The truth is that not much happens in “Smoke.” A hell of a lot happened in last season’s finale, without much (or in some cases any) time for denouement or for the show to catch its breath. So a good chunk of this premiere is purposefully light on incident, more about the fallout of those series-shifting events and the effect they’ve had on Nacho, Mike, and Jimmy, than about the next big bang in the Better Call Saul timeline.

 

Better Call Saul is also a stealth prequel to Finding Nemo.

 

The timeline seems to be speeding up though. The Jimmy McGill we see at the end of “Smoke” seems closer to the man we meet in Breaking Bad.

For most of the episode, Jimmy remains nearly inscrutable, with it unclear whether he’s stunned or unaffected or somewhere in between in his flat affect throughout the proceedings. But the episode contrasts him with Howard, who is clearly broken up about Chuck’s passing, and with that, presents a strange role reversal.

Howard seems like the family member, while Jimmy seems like the staid business partner. Howard reads back an admiring obituary, and Jimmy doesn’t even want to listen to it. At the funeral, Jimmy is shaking hands with all of Chuck’s business colleagues and contemporaries, while Howard is comforting Chuck’s near-widow. And the clincher of all of this is how Howard waits for Jimmy after the funeral, so he can offer a confession.

Howard blames himself for Chuck’s death, knowing that someone as deliberate as his former partner wouldn’t let the fire erupt by accident. Howard is broken up over his belief that forcing Chuck out of HHM set him down this path, and he is trying to bare his soul and clear his conscience by confiding this guilt in the man whom he imagines would be most hurt the revelation.

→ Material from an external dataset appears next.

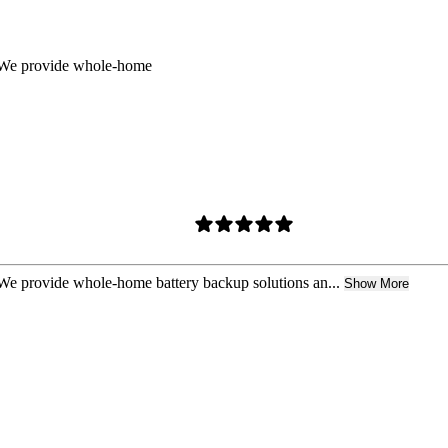
t. We provide whole-home
. We provide whole-home battery backup solutions an...
Show More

But unbeknownst to Howard, that confession only confirms to Jimmy that he was the superseding cause of his brother’s demise, not Howard. Jimmy’s own tip off to the insurance company is what set this whole thing in motion. And yet, Jimmy doesn’t care, or at least doesn’t want to be seen to do so outwardly. In a move that prompts a brief but palpable moment of disbelief from Kim, Jimmy just starts whistling and going through this day, the day his brother was laid to rest, like it’s any other day. He feeds fish. He makes coffee. He goes about his normal routine.

 

Not the look of a happy partner.

 

Who knows if this is Jimmy slipping into the man he’ll eventually become, the one who won’t accept blame for anything and has a casual obliviousness to those who stand in his way. Who knows if this is the sort of thing that slowly but surely pushes Kim out of his life. Who knows if Chuck’s last words to him truly obliterated whatever sort of affection Jimmy might have had for his brother, or even convinced him to be the amoral slimeball that Chuck said was his true, unavoidable nature, one he should embrace.

We don’t know what’s going on in Jimmy’s head during “Smoke.” All we know is that it ends with a version of Jimmy McGill who seems closer to Saul Goodman than ever, who seems ready to brush off his own brother’s death because “that’s just the way things are,” who is calm and cool and unbothered by any of it. And we know that the episode begins with a version of Cinnabon Gene who is anything but, who is unnerved and frightened by something as simple as a mistyped social security number or an Albuquerque air freshener.

We still know the beginning and what seems to be the end game for Jimmy McGill’s adult life, and we know the beginning and what seems to be the end of his mourning for his brother. But Better Call Saul honors the complexity of, and trusts its audience to wait for and to figure out, what happens in between.